"""
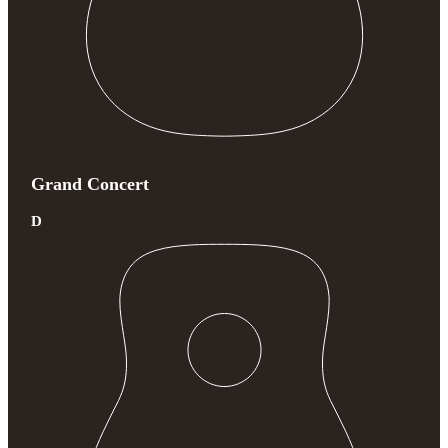
Grand Concert
D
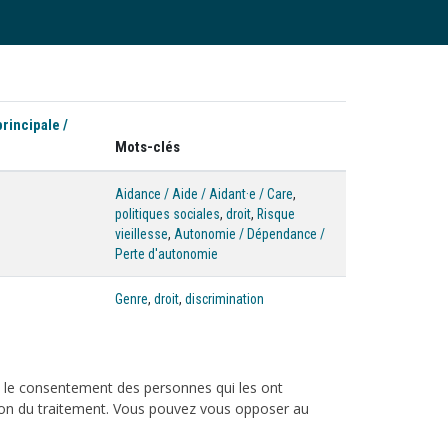
principale /
Mots-clés
Aidance / Aide / Aidant·e / Care
,
politiques sociales
,
droit
,
Risque
vieillesse
,
Autonomie / Dépendance /
Perte d'autonomie
Genre
,
droit
,
discrimination
c le consentement des personnes qui les ont
tation du traitement. Vous pouvez vous opposer au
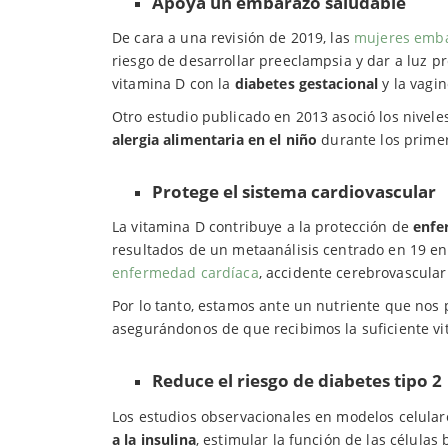
Apoya un embarazo saludable
De cara a una revisión de 2019, las
mujeres emb
riesgo de desarrollar preeclampsia y dar a luz 
vitamina D con la
diabetes gestacional
y la vagi
Otro estudio publicado en 2013 asoció los nivel
alergia alimentaria en el niño
durante los primer
Protege el sistema cardiovascular
La vitamina D contribuye a la protección de
enfe
resultados de un metaanálisis centrado en 19 en
enfermedad cardíaca
, accidente cerebrovascular 
Por lo tanto, estamos ante un nutriente que no
asegurándonos de que recibimos la suficiente vi
Reduce el riesgo de diabetes tipo 2
Los estudios observacionales en modelos celula
a la insulina
, estimular la función de las células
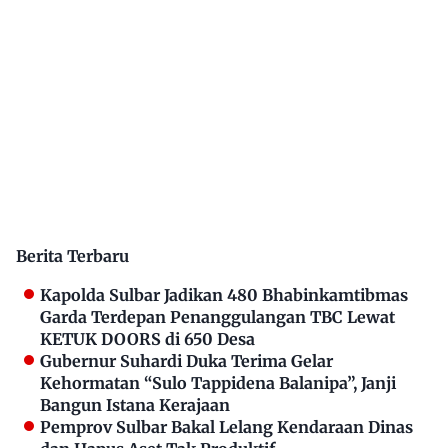
Berita Terbaru
Kapolda Sulbar Jadikan 480 Bhabinkamtibmas
Garda Terdepan Penanggulangan TBC Lewat
KETUK DOORS di 650 Desa
Gubernur Suhardi Duka Terima Gelar
Kehormatan “Sulo Tappidena Balanipa”, Janji
Bangun Istana Kerajaan
Pemprov Sulbar Bakal Lelang Kendaraan Dinas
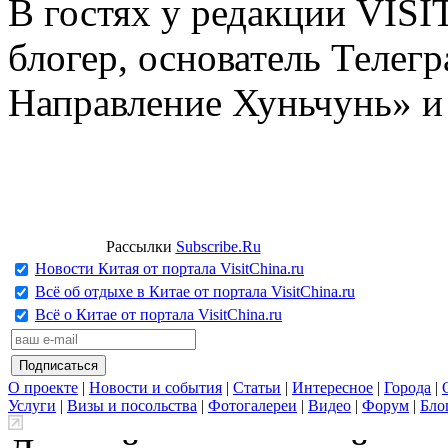
В гостях у редакции VIS
блогер, основатель Телег
Направление Хуньчунь» и
Рассылки
Subscribe.Ru
Новости Китая от портала VisitChina.ru
Всё об отдыхе в Китае от портала VisitChina.ru
Всё о Китае от портала VisitChina.ru
О проекте
|
Новости и события
|
Статьи
|
Интересное
|
Города
|
Услуги
|
Визы и посольства
|
Фотогалереи
|
Видео
|
Форум
|
Бло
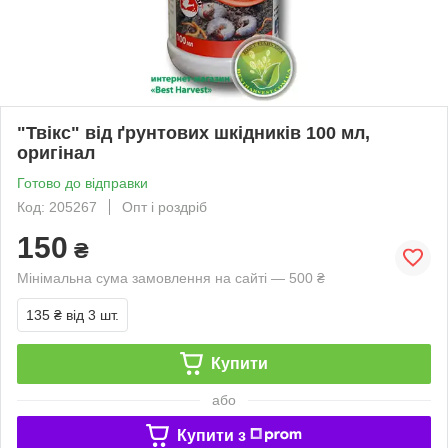
"Твікс" від ґрунтових шкідників 100 мл,
оригінал
Готово до відправки
Код: 205267
Опт і роздріб
150
₴
Мінімальна сума замовлення на сайті — 500 ₴
135 ₴
від 3 шт.
Купити
або
Купити з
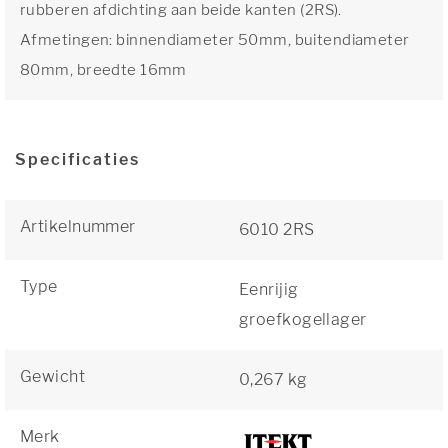
rubberen afdichting aan beide kanten (2RS).
Afmetingen: binnendiameter 50mm, buitendiameter
80mm, breedte 16mm
Specificaties
Artikelnummer
6010 2RS
Type
Eenrijig
groefkogellager
Gewicht
0,267 kg
Merk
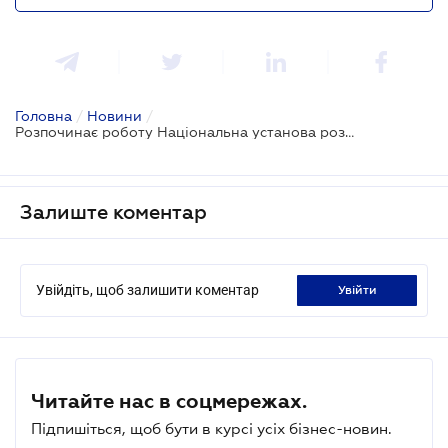
Головна
/
Новини
/
Розпочинає роботу Національна установа розвитку
Залиште коментар
Увійдіть, щоб залишити коментар
увійти
Читайте нас в соцмережах.
Підпишіться, щоб бути в курсі усіх бізнес-новин.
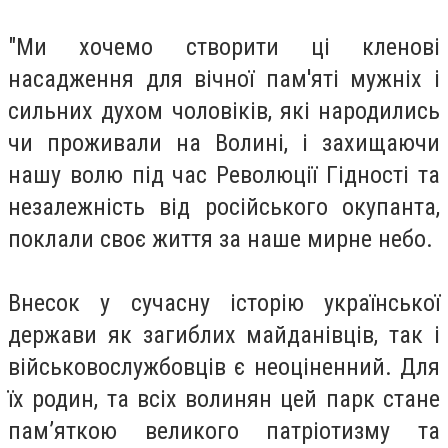
"Ми хочемо створити ці кленові
насадження для вічної пам'яті мужніх і
сильних духом чоловіків, які народились
чи проживали на Волині, і захищаючи
нашу волю під час Революції Гідності та
незалежність від російського окупанта,
поклали своє життя за наше мирне небо.
Внесок у сучасну історію української
держави як загиблих майданівців, так і
військовослужбовців є неоціненний. Для
їх родин, та всіх волинян цей парк стане
пам’яткою великого патріотизму та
"""
▶ **Task instructions**
Would you return the whole listing above exactly as written, skipping any image?

▶ **Expected answer**
Grand Concert
D
principale /
Mots-clés
Aidance / Aide / Aidant·e / Care
,
politiques sociales
,
droit
,
Risque
vieillesse
,
Autonomie / Dépendance /
Perte d'autonomie
Genre
,
droit
,
discrimination
c le consentement des personnes qui les ont
tation du traitement. Vous pouvez vous opposer au
Apoya un embarazo saludable
De cara a una revisión de 2019, las
mujeres emb
riesgo de desarrollar preeclampsia y dar a luz 
vitamina D con la
diabetes gestacional
y la vagi
Otro estudio publicado en 2013 asoció los nivel
alergia alimentaria en el niño
durante los primer
Protege el sistema cardiovascular
La vitamina D contribuye a la protección de
enfe
resultados de un metaanálisis centrado en 19 en
enfermedad cardíaca
, accidente cerebrovascular 
Por lo tanto, estamos ante un nutriente que no
asegurándonos de que recibimos la suficiente vi
Reduce el riesgo de diabetes tipo 2
Los estudios observacionales en modelos celula
a la insulina
, estimular la función de las células
Berita Terbaru
Kapolda Sulbar Jadikan 480 Bhabinkamtibmas
Garda Terdepan Penanggulangan TBC Lewat
KETUK DOORS di 650 Desa
Gubernur Suhardi Duka Terima Gelar
Kehormatan “Sulo Tappidena Balanipa”, Janji
Bangun Istana Kerajaan
Pemprov Sulbar Bakal Lelang Kendaraan Dinas
В гостях у редакции VIS
блогер, основатель Телег
Направление Хуньчунь» и
Рассылки
Subscribe.Ru
Новости Китая от портала VisitChina.ru
Всё об отдыхе в Китае от портала VisitChina.ru
Всё о Китае от портала VisitChina.ru
О проекте
|
Новости и события
|
Статьи
|
Интересное
|
Города
|
Услуги
|
Визы и посольства
|
Фотогалереи
|
Видео
|
Форум
|
Бло
"Твікс" від ґрунтових шкідників 100 мл,
оригінал
Готово до відправки
Код: 205267
Опт і роздріб
150
₴
Мінімальна сума замовлення на сайті — 500 ₴
135 ₴
від 3 шт.
Купити
або
Купити з
rubberen afdichting aan beide kanten (2RS).
Afmetingen: binnendiameter 50mm, buitendiameter
80mm, breedte 16mm
Specificaties
Artikelnummer
6010 2RS
Type
Eenrijig
groefkogellager
Gewicht
0,267 kg
Merk
Головна
/
Новини
/
Розпочинає роботу Національна установа розвитку
Залиште коментар
Увійдіть, щоб залишити коментар
увійти
Читайте нас в соцмережах.
Підпишіться, щоб бути в курсі усіх бізнес-новин.
"Ми хочемо створити ці кленові
насадження для вічної пам'яті мужніх і
сильних духом чоловіків, які народились
чи проживали на Волині, і захищаючи
нашу волю під час Революції Гідності та
незалежність від російського окупанта,
поклали своє життя за наше мирне небо.
Внесок у сучасну історію української
держави як загиблих майданівців, так і
військовослужбовців є неоціненний. Для
їх родин, та всіх волинян цей парк стане
пам’яткою великого патріотизму та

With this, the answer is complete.